Even if they still live at home, their futures stunted by housing markets, you will have become increasingly comfortable using the word ‘no’. As in, no sorry I can’t, or no sorry, I’m busy, or no, sorry, I’d rather not. People can make their own lunch, change their own duvet, manage their own lives.
This transformation, while not as obvious as the kind of mid-life crises involving sports cars and hair-transplants, is nonetheless profound, and fierce. It’s healthier too — nobody wants to see a middle-aged woman rage-howling in Tesco.
“Giving birth to yourself will surprise, even shock, the people closest to you,” writes Jill Shaw Ruddock in The Second Half Of Your Life. “The five ‘S’s — supporting, sublimating, safeguarding, sheltering and shielding — will be replaced with altogether different ones; social life, serious exercise, self-confidence, self-discovery and security.”
Basically, it’s ‘S’ for shrugging off. You have shrugged off the mantle of caring and nurturing, regardless of whether you are a parent or not. (The peak divorce age for Irish women is 53, which hardly seems coincidental; it is an age where we tend to trade humans for cats).

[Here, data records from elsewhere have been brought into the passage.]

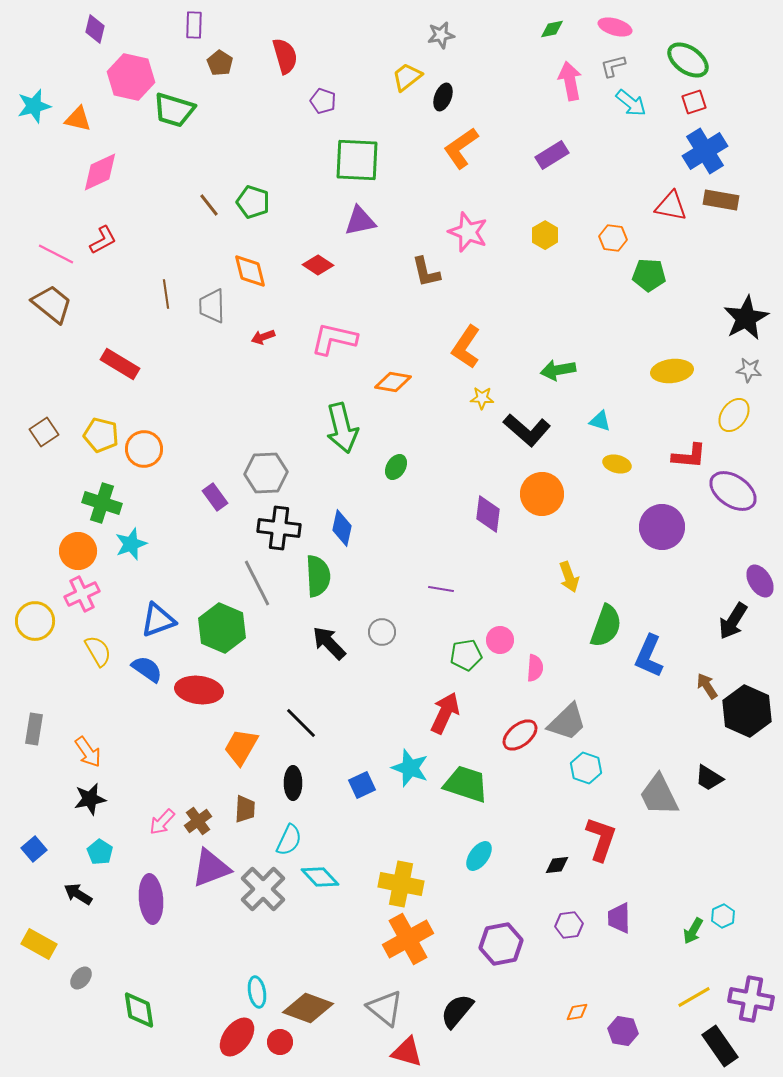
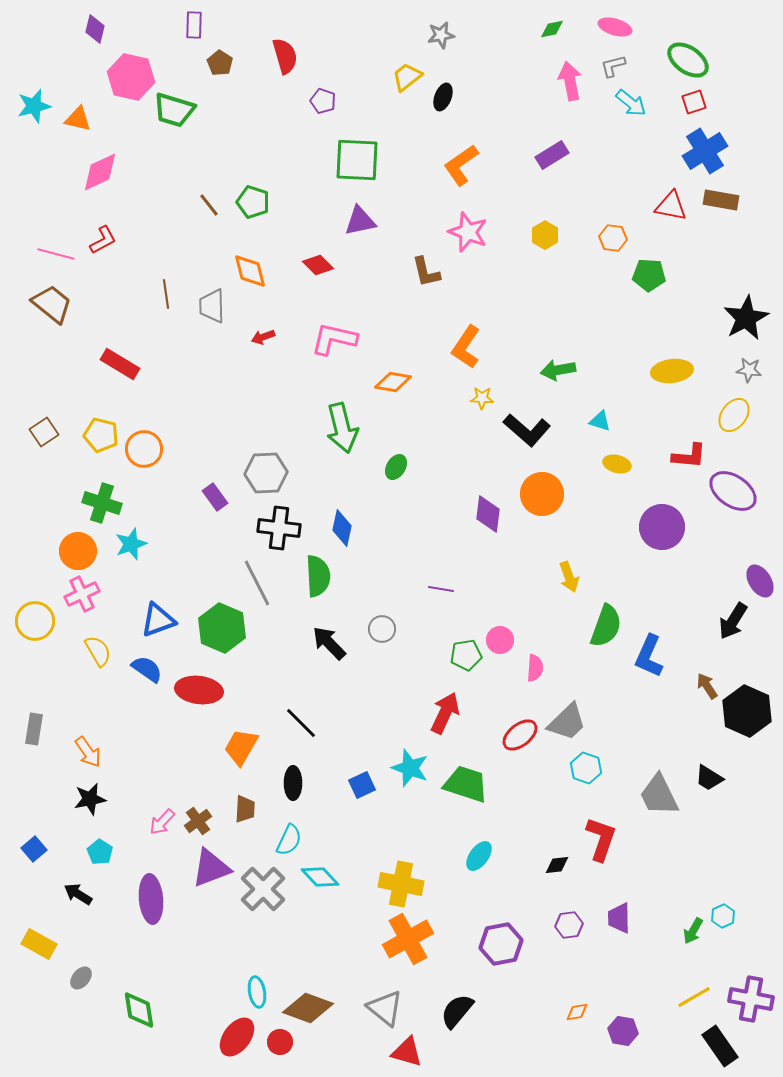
orange L-shape at (461, 148): moved 17 px down
pink line at (56, 254): rotated 12 degrees counterclockwise
red diamond at (318, 265): rotated 12 degrees clockwise
gray circle at (382, 632): moved 3 px up
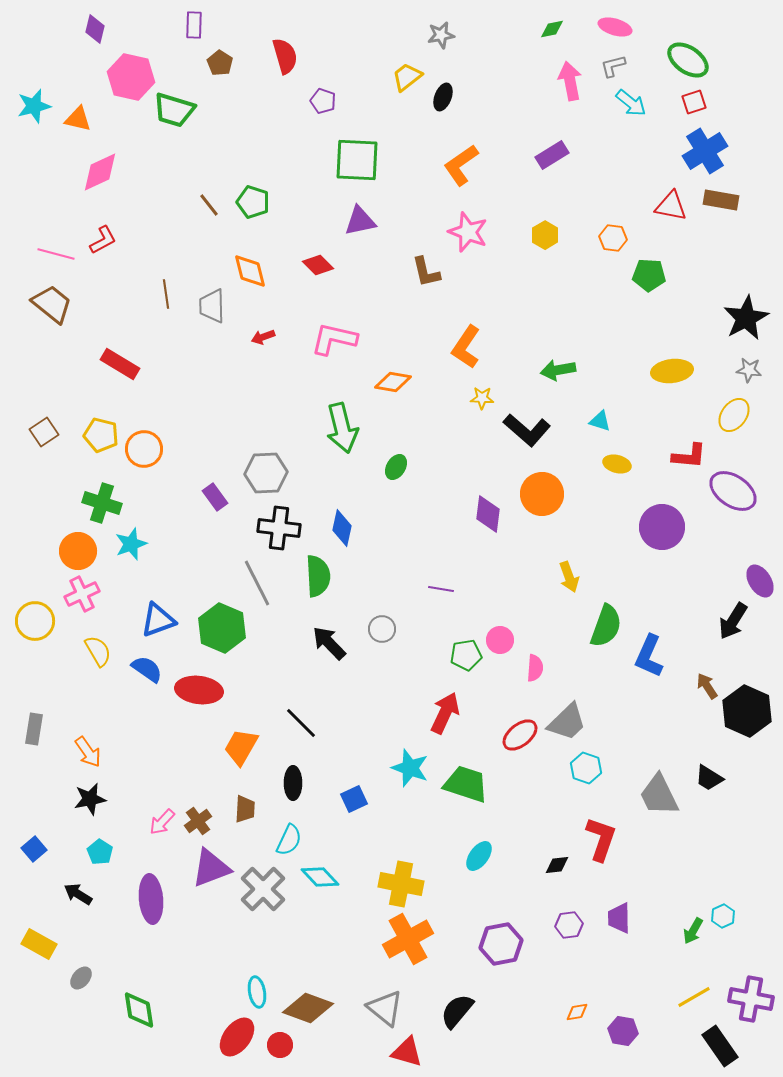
blue square at (362, 785): moved 8 px left, 14 px down
red circle at (280, 1042): moved 3 px down
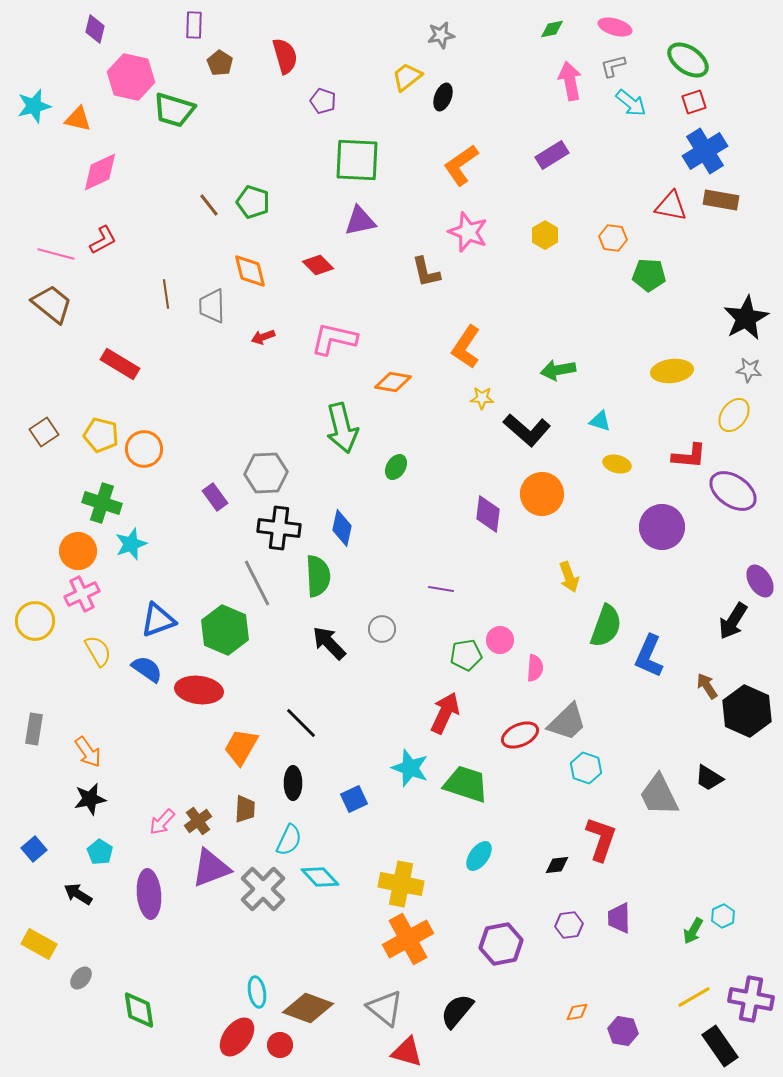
green hexagon at (222, 628): moved 3 px right, 2 px down
red ellipse at (520, 735): rotated 15 degrees clockwise
purple ellipse at (151, 899): moved 2 px left, 5 px up
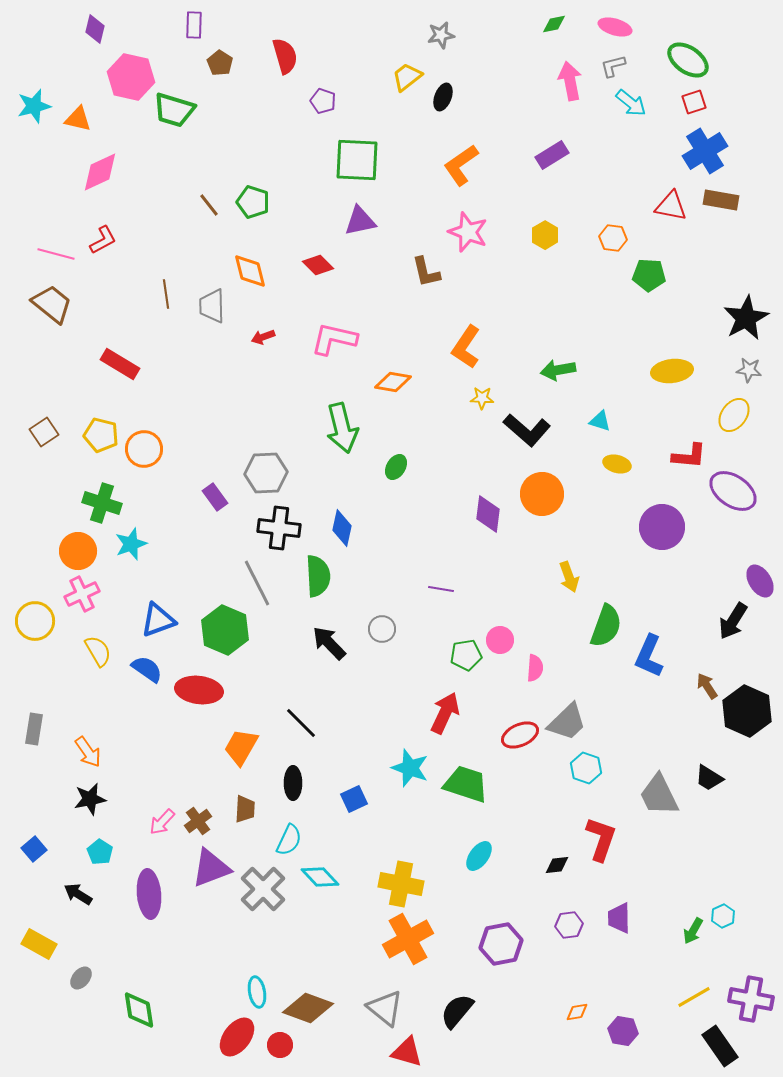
green diamond at (552, 29): moved 2 px right, 5 px up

And the granny narrative is changing too — post-menopausal women are considerably more likely than their predecessors to be training for marathons, joining wine clubs and booking yoga holidays rather than sitting at home knitting bootees and waiting for another baby to look after.
She died, and has been replaced by someone in lycra with a phone full of apps for Airbnb and Mindbody. This shrugging off aspect of menopause, borne of overwhelm and cleansing as fire, can lead to all kinds of clear-eyed reappraisal.
“Basically, you have a mid-life clear-out, like tackling that cupboard that’s been filled with so much stuff for so long you’ve become blind to it, until one day you go mad and chuck everything that doesn’t spark joy.”
Basically, you have a mid-life clear-out, like tackling that cupboard that’s been filled with so much stuff for so long you’ve become blind to it, until one day you go mad and chuck everything that doesn’t spark joy.
Menopause, for all its brain fog, sharpens your focus on what you really want in your life, and what you don’t. Whether it’s leaving an established but unsatisfactory relationship, or quitting a safe but joyless job, or going through your contacts with a ruthless delete button, the menopause reset makes way for new things, new ideas, new ventures, new people. New you.
Without the spongy, cosy, nurturing pull of oestrogen, we radicalise. We look out beyond ourselves; movements like Extinction Rebellion are full of middle-aged women, because once we look up from making other people’s sandwiches, our vision broadens.
And we find in ourselves a combination of fearlessness and fury, which is exactly what’s needed for wider change. We are wiser, kinder, more tolerant and more life-experienced, but equally, we take no more prisoners. If only we could remember where we put our keys.